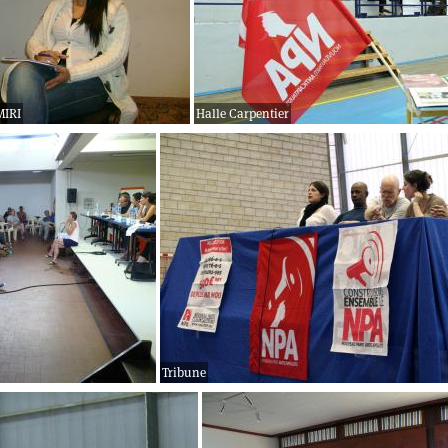
MIRI
Halle Carpentier
Tribune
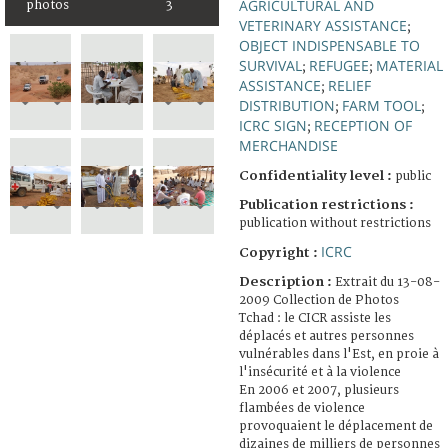
AGRICULTURAL AND
photos
3
VETERINARY ASSISTANCE
;
OBJECT INDISPENSABLE TO
SURVIVAL
REFUGEE
MATERIAL
;
;
ASSISTANCE
RELIEF
;
DISTRIBUTION
FARM TOOL
;
;
ICRC SIGN
RECEPTION OF
;
MERCHANDISE
Confidentiality level :
public
Publication restrictions :
publication without restrictions
ICRC
Copyright :
Description :
Extrait du 13-08-
2009 Collection de Photos
Tchad : le CICR assiste les
déplacés et autres personnes
vulnérables dans l'Est, en proie à
l'insécurité et à la violence
En 2006 et 2007, plusieurs
flambées de violence
provoquaient le déplacement de
dizaines de milliers de personnes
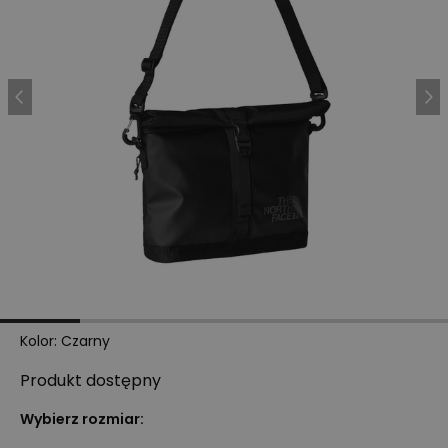
Kolor
:
Czarny
Produkt
dostępny
Wybierz rozmiar:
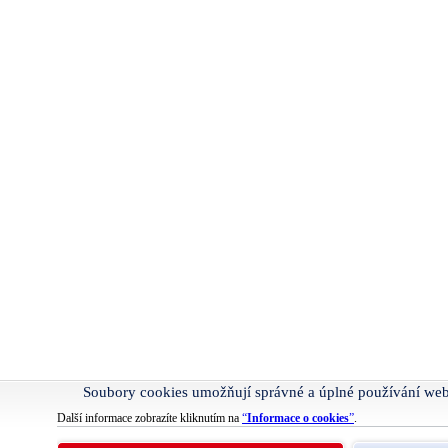
Soubory cookies umožňují správné a úplné používání we
Další informace zobrazíte kliknutím na
“
Informace o cookies
”
.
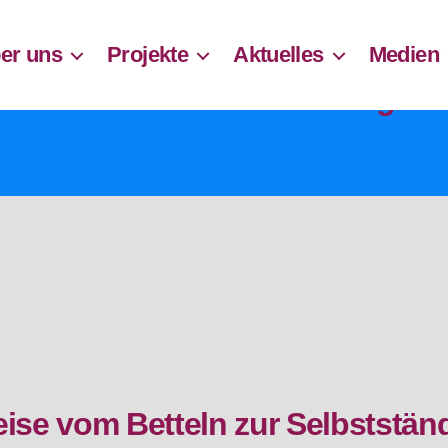
er uns
Projekte
Aktuelles
Medien
Autor:
Denis Kurkalang
eise vom Betteln zur Selbstständ
Kategorien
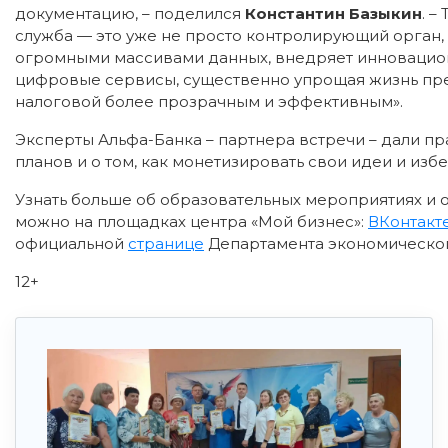
документацию, – поделился
Константин Базыкин
. –
служба — это уже не просто контролирующий орган, 
огромными массивами данных, внедряет инновацио
цифровые сервисы, существенно упрощая жизнь пр
налоговой более прозрачным и эффективным».
Эксперты Альфа-Банка – партнера встречи – дали пр
планов и о том, как монетизировать свои идеи и из
Узнать больше об образовательных мероприятиях и
можно на площадках центра «Мой бизнес»:
ВКонтакт
официальной
странице
Департамента экономическог
12+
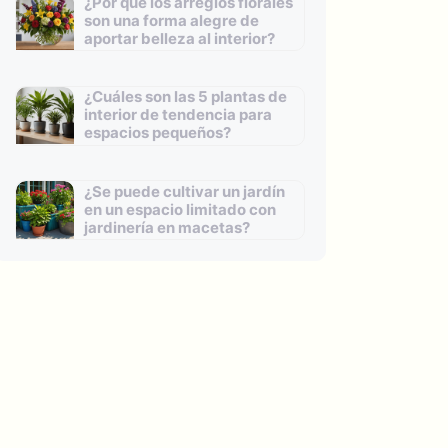
¿Por qué los arreglos florales
son una forma alegre de
aportar belleza al interior?
¿Cuáles son las 5 plantas de
interior de tendencia para
espacios pequeños?
¿Se puede cultivar un jardín
en un espacio limitado con
jardinería en macetas?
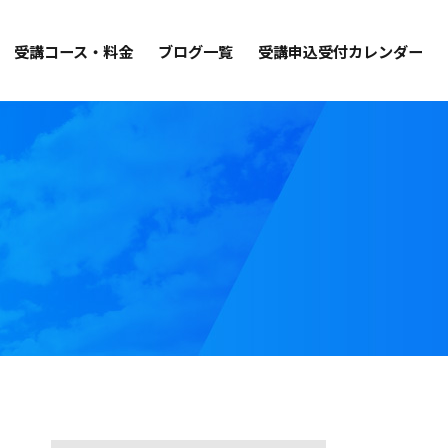
受講コース・料金
ブログ一覧
受講申込受付カレンダー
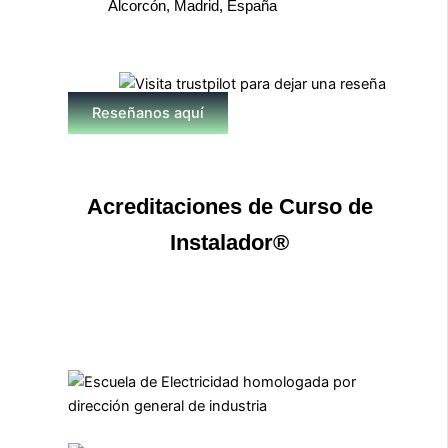
Alcorcón, Madrid, España
Reseñanos aquí
Acreditaciones de Curso de
Instalador®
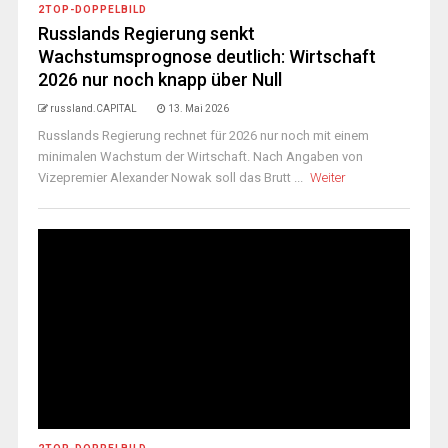
2TOP-DOPPELBILD
Russlands Regierung senkt
Wachstumsprognose deutlich: Wirtschaft
2026 nur noch knapp über Null
russland.CAPITAL
13. Mai 2026
Russlands Regierung rechnet für 2026 nur noch mit einem
minimalen Wachstum der Wirtschaft. Nach Angaben von
Vizepremier Alexander Nowak soll das Brutt ...
Weiter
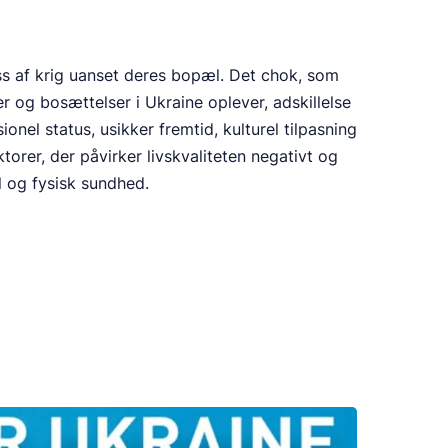
ss af krig uanset deres bopæl. Det chok, som
er og bosættelser i Ukraine oplever, adskillelse
ionel status, usikker fremtid, kulturel tilpasning
ktorer, der påvirker livskvaliteten negativt og
l og fysisk sundhed.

→ Instructions for the task
In how many lines of the material does the string "violence" appear? Reply with the number only.

→ Answer space
2